An inspection of FIG. 2 shows that a line L1 drawn tangent to the juncture J1 between arcuate surface 22 and outwardly directed annular bead 16 defines an angle A with respect to the outer adjacent surface of the container side wall 12, which is represented by the plane P drawn through the center of radius R1. A second tangent line L2 at the juncture between the arcuate portion 22 and inwardly directed annular bead 26 defines an angle B with respect to plane P. It has been determined that the proper relationship of these angles plays an extremely important role in preventing outward deformation of the connecting portion 20 between diameters D2 and D3. Also, the particular radii and diameters as well as the height H1 and H2 can be directly correlated to the outside diameter of container side wall 12 and the thickness (T1) of bottom wall 18. These dimensions have been determined to be within the following ranges: Dimensions Ranges ______________________________________ A 0.degree. to 15.degree. B 20.degree. to 35.degree. T1 = Thickness of Metal at Bottom D1 = Outside Diameter of Container D2 0.85 to 0.95 D1 D3 0.75 to 0.95 D2 D4 0.65 to 0.85 D3 R1 3.0 to 5.0 T1 R2 4.0 to 6.0 T1 R3 0.5 to 3.0 D1 R4 0.5 to 2.0 D1 H1 8.0 to 15 T1 H2 15 to 25 T1 ______________________________________

While not limiting to any specific direct relationship to the various dimensions listed above, a typical example of an acceptable container could have the following dimensions:

A = 7.degree. B = 25.degree. D2 = 0.9 D1 D3 = 0.85 D2 D4 = 0.75 D3 R1 = 3.5 T1 R2 = 5 T1 R3 = 1.5 D1 R4 = 1.0 D1 H1 = 10 T1 H2 = 18 T1

Summarizing the present invention, the side wall 12 of the drawn and ironed cylindrical container body, which may be formed of either aluminum or steel, is joined to bottom 18 at a reduced diameter portion D2 and bottom wall has a compound curvature between the lowermost edge and the uppermost edge with a partial spherical annular surface inside the uppermost edge which is ultimately connected to an inverted flat panel portion that defines the center of the bottom wall 18.

Claims

What is claimed is:

1. A metal container having a cylindrical side wall and an effectively rigid bottom wall integral therewith at the bottom end thereof, said bottom wall and side wall merging along one end of an annular outwardly directed bead, said bead having an end opposite to said one end spaced diametrically inwardly thereof, said bottom wall having an annular inwardly directed bead located within said outwardly directed bead, said inwardly directed bead having opposite ends one of which is adjacent said opposite end of said outwardly directed bead, and an arcuate portion interconnecting the two adjacent ends of the respective beads, said arcuate portion producing a convex surface within said container between said beads, said arcuate portion and said beads providing resistance to outward deformation of said bottom wall when pressure is applied inside said container, said bottom wall further including a generally flat central portion within said inwardly directed bead, said generally flat portion being spaced vertically above the lower end of said outwardly directed bead and vertically below the upper end of said inwardly directed bead, said generally flat portion merging with an adjacent end of said inwardly directed bead along a second arcuate portion defining a concave surface inside said container.
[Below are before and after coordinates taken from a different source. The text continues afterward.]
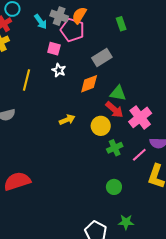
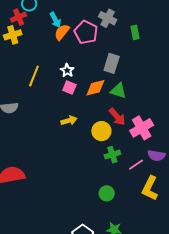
orange semicircle: (79, 15) -> (62, 32), moved
gray cross: (59, 16) -> (108, 18), moved
pink square: (54, 49) -> (69, 88), moved
gray rectangle: (102, 58) -> (112, 63), turned -48
green triangle: (118, 93) -> (118, 91), moved

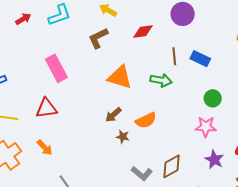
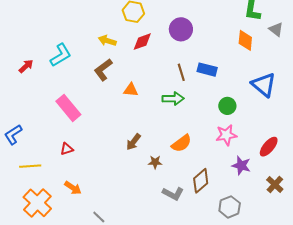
red diamond: (143, 31) -> (142, 42), moved
orange triangle: (120, 77) -> (131, 90), moved, size x0.6
red triangle: (46, 108) -> (67, 149), size x0.6
orange semicircle: (146, 120) -> (182, 143), moved
brown star: (123, 137) -> (155, 162), moved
2. A container as defined in claim 1, in which said arcuate portion has a radius in the range of 0.5 to 3.0 times the outside diameter of said side wall.
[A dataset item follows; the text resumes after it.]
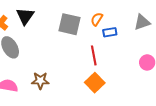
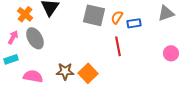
orange semicircle: (97, 19) -> (117, 17), moved
orange square: (95, 83) -> (88, 73), moved

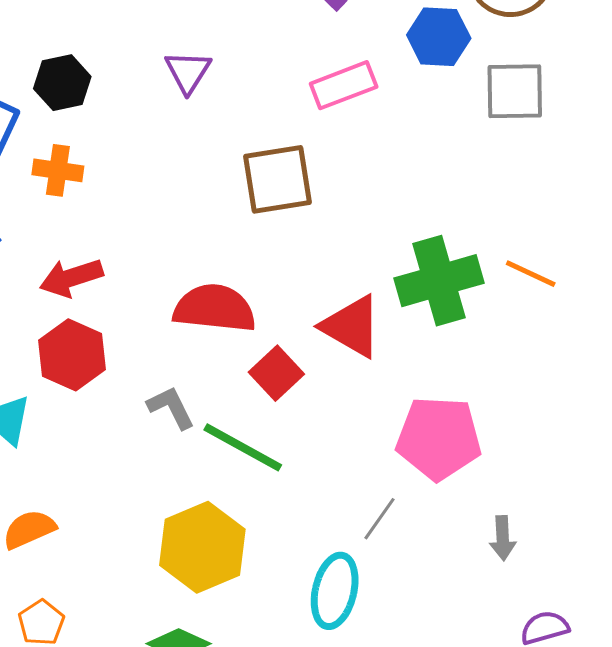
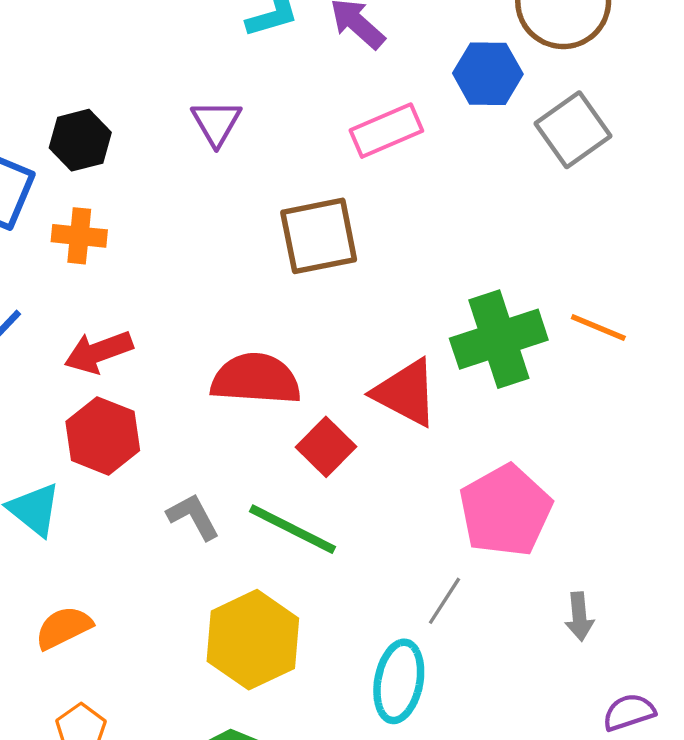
gray square: (515, 91) -> (573, 130), turned -32
gray L-shape: (171, 407) -> (193, 517), moved
pink pentagon: (439, 438) -> (505, 511), turned -30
3. A container as defined in claim 1, in which a lowermost edge of said outwardly directed bead defines a first diameter which is less than the outside diameter of said side wall and in which said inwardly directed bead has an uppermost edge which defines a second diameter that is in the range of 0.75 to 0.95 times said first diameter.

4. A container as defined in claim 3, in which said first diameter is in the range of 0.85 to 0.95 times the outside diameter of said side wall.

5. A container as defined in claim 2, in which said outwardly directed bead has a second radius which is in the range of 3.0 to 5.0 times the thickness of said bottom wall and said inwardly directed bead has a third radius which is in the range of 4.0 to 6.0 times the thickness of said bottom wall.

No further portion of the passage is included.